◆ **Required work**
Repeat only the lines from the one containing "Мужские брюки Nike ACG" to the final line below, exactly as they read, and leave every picture out.

(Collected data)
◇ ◇ ◇ ◇

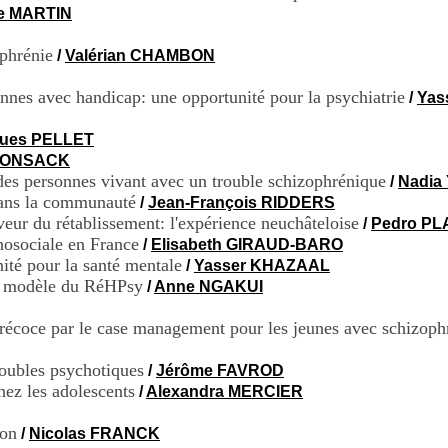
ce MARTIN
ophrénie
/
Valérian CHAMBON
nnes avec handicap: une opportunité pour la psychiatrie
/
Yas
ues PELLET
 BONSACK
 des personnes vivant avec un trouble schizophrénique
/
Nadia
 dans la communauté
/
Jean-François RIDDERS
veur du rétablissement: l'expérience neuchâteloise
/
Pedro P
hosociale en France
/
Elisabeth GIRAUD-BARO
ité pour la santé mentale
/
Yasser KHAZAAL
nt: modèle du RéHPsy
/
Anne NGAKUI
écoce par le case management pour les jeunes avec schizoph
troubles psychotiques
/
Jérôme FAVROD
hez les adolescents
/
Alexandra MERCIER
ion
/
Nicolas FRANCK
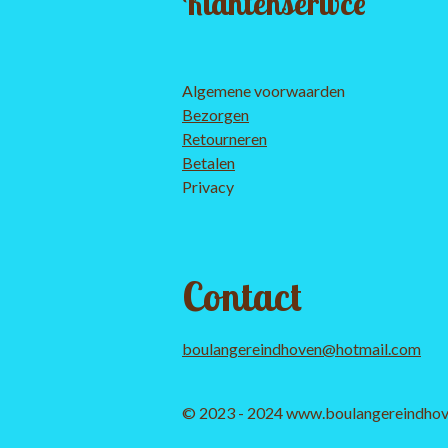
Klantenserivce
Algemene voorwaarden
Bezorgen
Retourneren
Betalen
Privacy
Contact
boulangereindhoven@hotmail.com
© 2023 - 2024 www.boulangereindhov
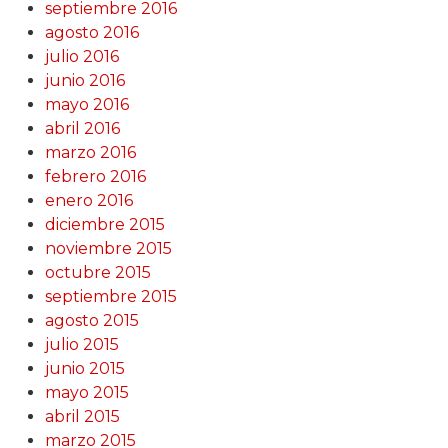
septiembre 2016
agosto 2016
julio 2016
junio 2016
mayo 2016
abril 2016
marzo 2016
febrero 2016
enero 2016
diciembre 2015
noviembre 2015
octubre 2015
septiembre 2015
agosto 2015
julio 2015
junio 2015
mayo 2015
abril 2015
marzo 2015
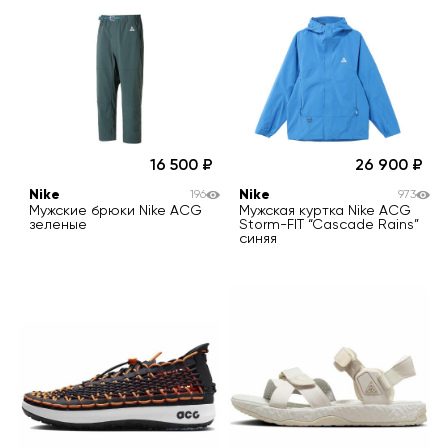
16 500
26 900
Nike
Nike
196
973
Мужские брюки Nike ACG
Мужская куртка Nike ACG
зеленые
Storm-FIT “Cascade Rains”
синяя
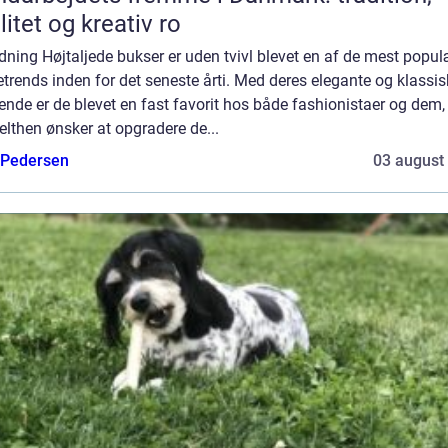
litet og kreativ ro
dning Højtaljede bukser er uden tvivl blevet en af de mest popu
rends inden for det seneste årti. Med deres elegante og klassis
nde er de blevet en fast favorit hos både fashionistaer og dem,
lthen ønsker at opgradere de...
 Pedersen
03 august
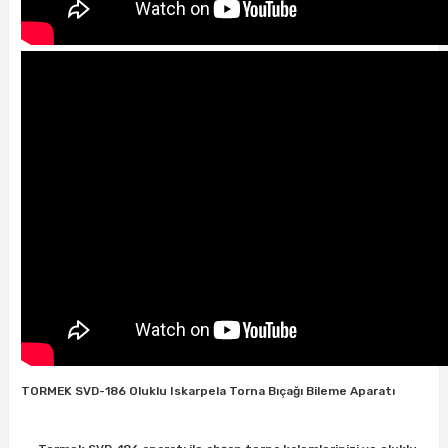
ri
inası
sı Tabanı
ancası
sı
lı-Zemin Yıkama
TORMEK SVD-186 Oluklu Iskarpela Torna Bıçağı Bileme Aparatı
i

◇ ◇ ◇ ◇

◆ **Solution for this task**
Мужские брюки Nike ACG
Мужская куртка Nike ACG
зеленые
Storm-FIT “Cascade Rains”
синяя
litet og kreativ ro
dning Højtaljede bukser er uden tvivl blevet en af de mest popu
rends inden for det seneste årti. Med deres elegante og klassis
nde er de blevet en fast favorit hos både fashionistaer og dem,
lthen ønsker at opgradere de...
 Pedersen
03 august
ri
inası
sı Tabanı
ancası
sı
lı-Zemin Yıkama
TORMEK SVD-186 Oluklu Iskarpela Torna Bıçağı Bileme Aparatı
i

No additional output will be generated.